Not a really serious topic, but perhaps you’ll weigh in. I’m a white guy in an interracial relationship. I happen to be a good dancer, not to toot my own horn. When we go to family gatherings, weddings, etc., of course I’m going to dance. Take my word for it that I’m not Michael Jackson or anything, but I do have rhythm—I guess more than people expect from a square-looking white dude.

So whenever I get on the floor, it causes something of a scene. People stop, stare, applaud, congratulate me and basically treat me like a toddler or a 100-year-old. Yes, I’ve even been called “cute.” I’m sure I’m on Vine somewhere. I feel this pattern is similar (no, not equivalent, because I absolutely understand that “reverse racism” is a flawed idea and this doesn’t compare to what black people experienced. Thank God I get that or I shouldn’t be married to a black woman, but I digress) to when black people are called “articulate” just for being their normal, intelligent selves. I’m not sure what I’m asking. I guess, do I just have to deal with it? —This White Man Can Dance

I noticed you didn’t ask why you were getting all this attention. That’s probably because it would be hard to be American and escape things like Eddie Murphy’s Raw analysis of white people dancing at discos, Dave Chappelle’s take on what music moves people of different backgrounds and BuzzFeed’s “17 Ways White People Dance” (complete with GIFs). Or maybe you’ve read blogger Ask a White Guy answering, “Why can’t white people dance?” (Answer: “We just have a different form”), or heard decades-old quips about the “white man’s overbite.” 

Where race and comedy meet, generalizations about the missing rhythm of people who look like you are practically guaranteed to be there.

I’m confident that this particular stereotype, like most of the ones related to what people are good at or bad at, has much more to do with culture, upbringing, and what we observe and practice from a young age than with racial identity or heritage. But that doesn’t stop people from getting a huge kick out of it when they see it turned on its head.

Reactions when this happens are nothing short of delighted. Check out HelloBeautiful promising readers, “You Will Get Your Entire Life From This White Man’s Grooving Two-Step” (your entire life, huh?). And this proclamation that “No one in the world would have expected that dance to come out of this guy!” (No one? Not one single person on Earth?)

Helena Andrews, writing at xoJane, reflected on what happened when a white man took a stab at dancing’s rhythmic relative, rapping. The crowd went wild and it made her squirm:

I was at a politico dinner in DC once and Karl Rove (yes that Karl Rove) started “rapping” as part of this weird comic relief between courses. Everyone thought it was hilarious when he put on a pair of shades, got into a robotic b-boy stance and shouted into the mic, “I’m MC Rove!” I thought it was icky. 

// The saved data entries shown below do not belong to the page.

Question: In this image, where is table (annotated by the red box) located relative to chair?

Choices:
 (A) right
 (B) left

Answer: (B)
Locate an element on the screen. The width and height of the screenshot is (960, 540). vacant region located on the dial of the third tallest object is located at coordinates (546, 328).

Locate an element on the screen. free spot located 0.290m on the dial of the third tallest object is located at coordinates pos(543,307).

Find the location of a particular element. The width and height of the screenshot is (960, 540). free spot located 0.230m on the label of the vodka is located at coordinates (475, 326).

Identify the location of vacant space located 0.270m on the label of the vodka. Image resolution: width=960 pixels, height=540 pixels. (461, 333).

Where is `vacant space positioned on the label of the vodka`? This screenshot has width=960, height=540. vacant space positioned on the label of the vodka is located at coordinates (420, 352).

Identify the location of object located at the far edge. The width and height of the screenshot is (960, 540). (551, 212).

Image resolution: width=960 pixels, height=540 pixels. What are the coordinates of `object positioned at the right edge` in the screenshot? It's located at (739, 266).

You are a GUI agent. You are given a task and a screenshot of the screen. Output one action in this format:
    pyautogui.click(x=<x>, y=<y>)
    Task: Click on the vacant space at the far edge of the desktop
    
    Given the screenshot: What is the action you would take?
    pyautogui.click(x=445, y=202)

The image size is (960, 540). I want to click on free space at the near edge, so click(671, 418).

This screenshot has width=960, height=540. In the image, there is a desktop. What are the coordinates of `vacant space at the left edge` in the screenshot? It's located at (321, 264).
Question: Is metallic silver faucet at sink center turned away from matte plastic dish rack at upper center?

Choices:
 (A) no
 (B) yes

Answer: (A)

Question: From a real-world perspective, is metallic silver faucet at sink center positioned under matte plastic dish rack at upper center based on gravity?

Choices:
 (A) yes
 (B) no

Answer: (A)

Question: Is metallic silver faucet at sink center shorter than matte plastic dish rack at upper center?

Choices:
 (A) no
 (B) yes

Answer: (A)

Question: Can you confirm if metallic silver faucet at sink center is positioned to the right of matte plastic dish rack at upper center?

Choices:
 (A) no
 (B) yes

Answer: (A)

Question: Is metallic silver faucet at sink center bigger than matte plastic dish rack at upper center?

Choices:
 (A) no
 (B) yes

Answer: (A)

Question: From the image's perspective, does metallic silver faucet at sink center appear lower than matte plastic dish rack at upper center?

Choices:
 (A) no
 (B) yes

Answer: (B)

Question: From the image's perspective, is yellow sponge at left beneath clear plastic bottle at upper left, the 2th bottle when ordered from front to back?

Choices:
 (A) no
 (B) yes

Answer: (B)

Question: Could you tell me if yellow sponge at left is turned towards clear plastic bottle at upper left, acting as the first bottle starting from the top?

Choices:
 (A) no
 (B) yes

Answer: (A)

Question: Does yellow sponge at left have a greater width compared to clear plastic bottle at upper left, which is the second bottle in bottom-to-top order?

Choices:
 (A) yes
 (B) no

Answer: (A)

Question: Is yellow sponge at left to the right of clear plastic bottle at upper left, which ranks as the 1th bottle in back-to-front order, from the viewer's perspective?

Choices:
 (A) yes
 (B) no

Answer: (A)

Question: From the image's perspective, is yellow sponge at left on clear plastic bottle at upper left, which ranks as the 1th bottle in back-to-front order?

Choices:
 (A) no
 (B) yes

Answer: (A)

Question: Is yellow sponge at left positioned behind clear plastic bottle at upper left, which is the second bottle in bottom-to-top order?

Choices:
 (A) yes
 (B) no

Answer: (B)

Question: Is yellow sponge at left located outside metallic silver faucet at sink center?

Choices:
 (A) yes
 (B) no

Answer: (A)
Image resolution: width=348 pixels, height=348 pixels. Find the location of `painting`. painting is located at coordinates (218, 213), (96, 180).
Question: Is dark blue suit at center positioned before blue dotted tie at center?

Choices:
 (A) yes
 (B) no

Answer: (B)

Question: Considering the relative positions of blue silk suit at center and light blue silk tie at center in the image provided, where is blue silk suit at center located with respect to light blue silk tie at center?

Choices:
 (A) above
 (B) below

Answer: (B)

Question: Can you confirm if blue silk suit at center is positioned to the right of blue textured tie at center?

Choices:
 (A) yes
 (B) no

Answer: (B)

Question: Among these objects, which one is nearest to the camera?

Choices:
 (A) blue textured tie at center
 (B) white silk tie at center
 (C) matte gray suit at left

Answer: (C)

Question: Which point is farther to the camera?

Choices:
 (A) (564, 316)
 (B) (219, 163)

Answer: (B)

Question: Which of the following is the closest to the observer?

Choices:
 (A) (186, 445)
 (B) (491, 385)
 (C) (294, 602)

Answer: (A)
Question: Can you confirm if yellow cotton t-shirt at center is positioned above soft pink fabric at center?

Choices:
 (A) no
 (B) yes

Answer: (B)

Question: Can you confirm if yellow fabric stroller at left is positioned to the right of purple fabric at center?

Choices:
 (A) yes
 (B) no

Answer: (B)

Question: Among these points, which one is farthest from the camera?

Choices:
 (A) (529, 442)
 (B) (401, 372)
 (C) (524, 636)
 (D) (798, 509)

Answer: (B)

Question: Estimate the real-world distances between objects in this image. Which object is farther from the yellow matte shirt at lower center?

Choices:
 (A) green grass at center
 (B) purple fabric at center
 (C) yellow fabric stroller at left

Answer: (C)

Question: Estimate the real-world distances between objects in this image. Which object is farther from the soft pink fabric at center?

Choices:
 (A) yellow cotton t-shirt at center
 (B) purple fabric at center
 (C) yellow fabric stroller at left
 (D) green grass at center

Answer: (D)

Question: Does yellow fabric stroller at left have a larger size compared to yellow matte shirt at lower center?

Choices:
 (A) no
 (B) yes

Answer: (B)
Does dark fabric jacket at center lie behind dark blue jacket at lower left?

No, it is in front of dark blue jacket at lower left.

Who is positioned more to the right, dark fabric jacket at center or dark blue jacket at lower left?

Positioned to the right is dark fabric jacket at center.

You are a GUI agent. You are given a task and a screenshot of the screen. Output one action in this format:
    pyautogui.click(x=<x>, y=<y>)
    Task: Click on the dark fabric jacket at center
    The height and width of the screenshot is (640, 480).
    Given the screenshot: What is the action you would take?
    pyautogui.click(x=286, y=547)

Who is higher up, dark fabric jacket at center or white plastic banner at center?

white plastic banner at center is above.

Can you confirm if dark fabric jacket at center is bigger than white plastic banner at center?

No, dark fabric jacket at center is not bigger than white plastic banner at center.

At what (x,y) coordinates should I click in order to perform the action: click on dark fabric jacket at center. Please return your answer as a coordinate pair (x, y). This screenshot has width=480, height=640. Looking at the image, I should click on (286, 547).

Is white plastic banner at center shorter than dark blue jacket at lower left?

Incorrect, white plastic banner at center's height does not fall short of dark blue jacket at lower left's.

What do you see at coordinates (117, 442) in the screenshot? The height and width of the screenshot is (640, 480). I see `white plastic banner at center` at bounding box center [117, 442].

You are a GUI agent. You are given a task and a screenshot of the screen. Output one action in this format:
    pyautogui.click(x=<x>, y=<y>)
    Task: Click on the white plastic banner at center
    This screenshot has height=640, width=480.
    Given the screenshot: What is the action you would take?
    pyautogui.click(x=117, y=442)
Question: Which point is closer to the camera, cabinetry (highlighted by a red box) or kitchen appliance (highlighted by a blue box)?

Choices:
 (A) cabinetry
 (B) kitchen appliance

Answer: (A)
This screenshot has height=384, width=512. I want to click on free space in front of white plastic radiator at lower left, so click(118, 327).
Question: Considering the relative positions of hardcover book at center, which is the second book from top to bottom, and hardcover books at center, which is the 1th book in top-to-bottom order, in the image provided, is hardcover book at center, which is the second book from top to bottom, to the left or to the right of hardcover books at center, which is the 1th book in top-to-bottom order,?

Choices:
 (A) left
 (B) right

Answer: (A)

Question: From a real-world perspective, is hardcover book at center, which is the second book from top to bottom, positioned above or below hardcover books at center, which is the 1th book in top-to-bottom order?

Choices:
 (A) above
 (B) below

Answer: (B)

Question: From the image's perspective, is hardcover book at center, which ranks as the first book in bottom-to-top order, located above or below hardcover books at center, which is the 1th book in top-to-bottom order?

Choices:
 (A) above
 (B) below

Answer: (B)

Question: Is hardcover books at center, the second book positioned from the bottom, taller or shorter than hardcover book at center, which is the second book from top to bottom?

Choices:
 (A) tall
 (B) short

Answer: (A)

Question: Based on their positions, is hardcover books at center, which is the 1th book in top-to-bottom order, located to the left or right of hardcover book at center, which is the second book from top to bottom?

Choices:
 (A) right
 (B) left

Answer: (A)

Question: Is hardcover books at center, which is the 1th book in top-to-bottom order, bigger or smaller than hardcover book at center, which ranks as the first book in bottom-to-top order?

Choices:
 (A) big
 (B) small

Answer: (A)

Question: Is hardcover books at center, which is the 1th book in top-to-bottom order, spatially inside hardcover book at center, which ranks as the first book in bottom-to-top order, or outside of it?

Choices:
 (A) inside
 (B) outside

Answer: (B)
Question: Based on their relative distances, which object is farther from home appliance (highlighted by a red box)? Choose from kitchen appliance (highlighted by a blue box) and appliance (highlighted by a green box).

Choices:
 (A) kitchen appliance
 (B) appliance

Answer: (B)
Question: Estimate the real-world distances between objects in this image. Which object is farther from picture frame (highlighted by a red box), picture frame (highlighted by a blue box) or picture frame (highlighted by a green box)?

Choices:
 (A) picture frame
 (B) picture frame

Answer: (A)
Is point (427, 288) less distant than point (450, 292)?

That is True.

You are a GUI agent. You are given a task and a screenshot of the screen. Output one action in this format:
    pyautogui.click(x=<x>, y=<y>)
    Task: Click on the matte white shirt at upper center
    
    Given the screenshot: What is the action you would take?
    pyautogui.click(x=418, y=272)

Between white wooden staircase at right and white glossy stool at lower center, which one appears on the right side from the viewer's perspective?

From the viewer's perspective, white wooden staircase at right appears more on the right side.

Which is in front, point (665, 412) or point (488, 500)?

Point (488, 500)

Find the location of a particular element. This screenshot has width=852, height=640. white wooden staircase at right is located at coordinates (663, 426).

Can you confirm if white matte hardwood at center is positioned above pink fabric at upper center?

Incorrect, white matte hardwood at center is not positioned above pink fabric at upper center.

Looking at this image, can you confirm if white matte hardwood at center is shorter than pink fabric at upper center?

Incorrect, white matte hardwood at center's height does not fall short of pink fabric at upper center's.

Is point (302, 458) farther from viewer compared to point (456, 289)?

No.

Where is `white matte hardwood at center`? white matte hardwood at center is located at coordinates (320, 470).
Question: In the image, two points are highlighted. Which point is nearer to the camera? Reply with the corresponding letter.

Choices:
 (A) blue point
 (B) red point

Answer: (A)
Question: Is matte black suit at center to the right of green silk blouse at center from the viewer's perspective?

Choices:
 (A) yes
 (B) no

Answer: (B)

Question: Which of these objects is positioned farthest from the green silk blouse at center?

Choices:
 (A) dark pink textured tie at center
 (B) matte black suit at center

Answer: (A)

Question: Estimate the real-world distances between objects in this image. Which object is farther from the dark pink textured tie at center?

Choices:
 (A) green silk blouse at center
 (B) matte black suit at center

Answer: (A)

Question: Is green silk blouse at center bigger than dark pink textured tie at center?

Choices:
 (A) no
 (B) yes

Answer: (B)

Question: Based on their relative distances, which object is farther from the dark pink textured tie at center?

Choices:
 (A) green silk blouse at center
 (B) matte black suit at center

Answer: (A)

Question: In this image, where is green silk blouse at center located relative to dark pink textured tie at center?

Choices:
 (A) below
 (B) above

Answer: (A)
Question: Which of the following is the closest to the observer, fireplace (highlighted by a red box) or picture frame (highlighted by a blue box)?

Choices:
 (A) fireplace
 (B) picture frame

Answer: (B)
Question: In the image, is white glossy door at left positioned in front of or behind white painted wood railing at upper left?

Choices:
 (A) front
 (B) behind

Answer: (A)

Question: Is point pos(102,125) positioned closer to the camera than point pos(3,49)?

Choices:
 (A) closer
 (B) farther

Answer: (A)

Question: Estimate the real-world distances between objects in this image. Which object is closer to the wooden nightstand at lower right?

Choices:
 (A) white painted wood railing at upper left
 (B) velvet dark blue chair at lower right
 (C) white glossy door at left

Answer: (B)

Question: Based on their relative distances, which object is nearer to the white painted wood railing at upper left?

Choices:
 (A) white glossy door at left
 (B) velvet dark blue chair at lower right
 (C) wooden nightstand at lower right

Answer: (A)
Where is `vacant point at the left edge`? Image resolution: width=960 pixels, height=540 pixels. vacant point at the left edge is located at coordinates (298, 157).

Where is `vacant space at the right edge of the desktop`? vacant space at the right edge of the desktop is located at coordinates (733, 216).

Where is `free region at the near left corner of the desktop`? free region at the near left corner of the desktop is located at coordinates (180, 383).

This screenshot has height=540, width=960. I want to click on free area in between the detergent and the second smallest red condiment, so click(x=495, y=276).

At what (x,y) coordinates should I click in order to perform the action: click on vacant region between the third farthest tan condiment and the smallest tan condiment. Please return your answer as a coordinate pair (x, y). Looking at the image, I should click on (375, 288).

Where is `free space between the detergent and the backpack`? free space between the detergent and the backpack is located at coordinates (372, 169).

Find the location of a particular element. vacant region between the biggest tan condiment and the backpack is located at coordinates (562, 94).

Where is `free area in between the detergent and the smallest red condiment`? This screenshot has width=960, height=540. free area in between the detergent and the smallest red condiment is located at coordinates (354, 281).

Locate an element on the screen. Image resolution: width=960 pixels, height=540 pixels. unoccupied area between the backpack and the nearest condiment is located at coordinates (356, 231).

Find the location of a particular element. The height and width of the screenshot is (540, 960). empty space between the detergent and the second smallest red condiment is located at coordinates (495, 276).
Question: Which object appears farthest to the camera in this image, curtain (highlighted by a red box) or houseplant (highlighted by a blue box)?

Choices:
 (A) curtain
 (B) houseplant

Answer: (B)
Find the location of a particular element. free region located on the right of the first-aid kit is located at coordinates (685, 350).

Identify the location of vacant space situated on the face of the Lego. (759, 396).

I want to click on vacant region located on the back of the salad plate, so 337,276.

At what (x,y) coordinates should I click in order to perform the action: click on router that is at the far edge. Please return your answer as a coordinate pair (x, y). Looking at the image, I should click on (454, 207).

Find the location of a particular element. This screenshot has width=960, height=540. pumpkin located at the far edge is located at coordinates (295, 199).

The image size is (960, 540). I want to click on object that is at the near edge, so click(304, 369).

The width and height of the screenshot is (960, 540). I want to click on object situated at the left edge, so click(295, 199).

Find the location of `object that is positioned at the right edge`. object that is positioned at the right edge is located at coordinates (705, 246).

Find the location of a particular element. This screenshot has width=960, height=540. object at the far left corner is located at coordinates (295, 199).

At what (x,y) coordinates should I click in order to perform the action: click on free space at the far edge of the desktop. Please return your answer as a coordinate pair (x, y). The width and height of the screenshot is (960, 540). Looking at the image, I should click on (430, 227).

I couldn’t shake the feeling that something other than just hip-hop was being lampooned. It was the idea that white men, who are stereotypically reserved whether you’re in DC or not, could put on a performance and then occupy the space usually reserved for black people. Like a man in drag or a grandma in roller skates.

It doesn’t sound as if you’re lampooning anything. But you’re still left feeling like that grandma in roller skates when you’re just trying to enjoy your evening. There’s the surface-level “Stop staring at me and fussing over me!” reaction.

But also, you’re responding to what’s just below the surface of the stares: previously held racial stereotypes about you. And stereotypes rarely work out well for or acknowledge the full humanity of the people on whom they’re imposed. We know they can keep kids of color from performing academically and lead to police conduct that throws black and brown people behind bars (pdf). Research says they have long-term negative effects on their victims, and there’s reason to believe that even the positive ones can cause harm.